Note: this library expects that the inputs are pure Python lists, not NumPy arrays; it may silently fail (producing nonsensical results) if passed NumPy arrays.

Since A is an underdetermined system, you can try using numpy's implementation of least squares.

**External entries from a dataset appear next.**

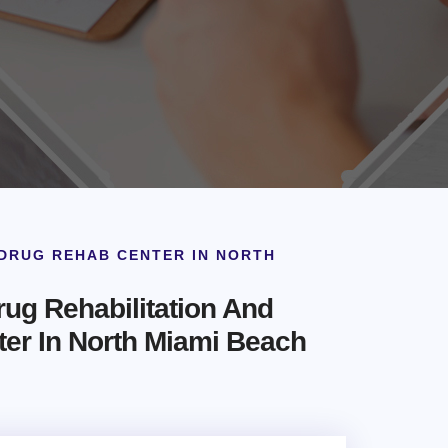
DRUG REHAB CENTER IN NORTH
ug Rehabilitation And
ter In North Miami Beach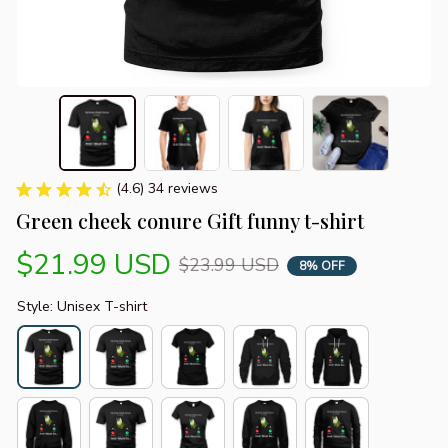
(4.6) 34 reviews
Green cheek conure Gift funny t-shirt
$21.99 USD
$23.99 USD
8% OFF
Style: Unisex T-shirt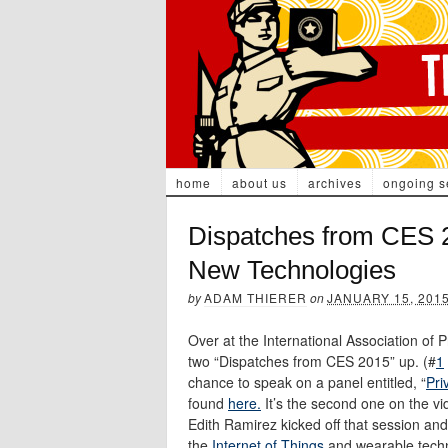
home
about us
archives
ongoing s
Dispatches from CES 2
New Technologies
by
ADAM THIERER
on
JANUARY 15, 201
Over at the International Association of 
two “Dispatches from CES 2015” up. (#
1
chance to speak on a panel entitled, “
Pri
found
here.
It’s the second one on the v
Edith Ramirez kicked off that session a
the
Internet of Things
and wearable techno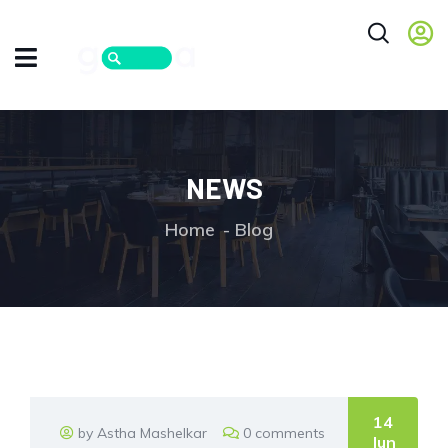
NEWS
Home
Blog
14
by Astha Mashelkar
0 comments
Jun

X = np.linalg.lstsq(A, B)[0]
AX = A @ X

tol = 1e-9 # clean up some very small floats
AX = np.where(AX < tol, 0, AX)

print(AX)

# [[1. 1. 0. 0. 0. 0. 0. 0. 0. 0. 0. 0.]
#  [0. 1. 1. 0. 0. 0. 0. 0. 0. 0. 0. 0.]
#  [0. 0. 1. 1. 0. 0. 0. 0. 0. 0. 0. 0.]
#  [0. 0. 0. 1. 1. 0. 0. 0. 0. 0. 0. 0.]
#  [0. 0. 0. 0. 1. 1. 0. 0. 0. 0. 0. 0.]
#  [0. 0. 0. 0. 0. 1. 1. 0. 0. 0. 0. 0.]
#  [0. 0. 0. 0. 0. 0. 1. 1. 0. 0. 0. 0.]
#  [0. 0. 0. 0. 0. 0. 0. 1. 1. 0. 0. 0.]
#  [0. 0. 0. 0. 0. 0. 0. 0. 1. 1. 0. 0.]
#  [0. 0. 0. 0. 0. 0. 0. 0. 0. 1. 1. 0.]
#  [0. 0. 0. 0. 0. 0. 0. 0. 0. 0. 1. 1.]]

However, the X you get this way is not a "nice" one, with row swaps.

Since it is an under-determined system, it may have infinitely many solutions.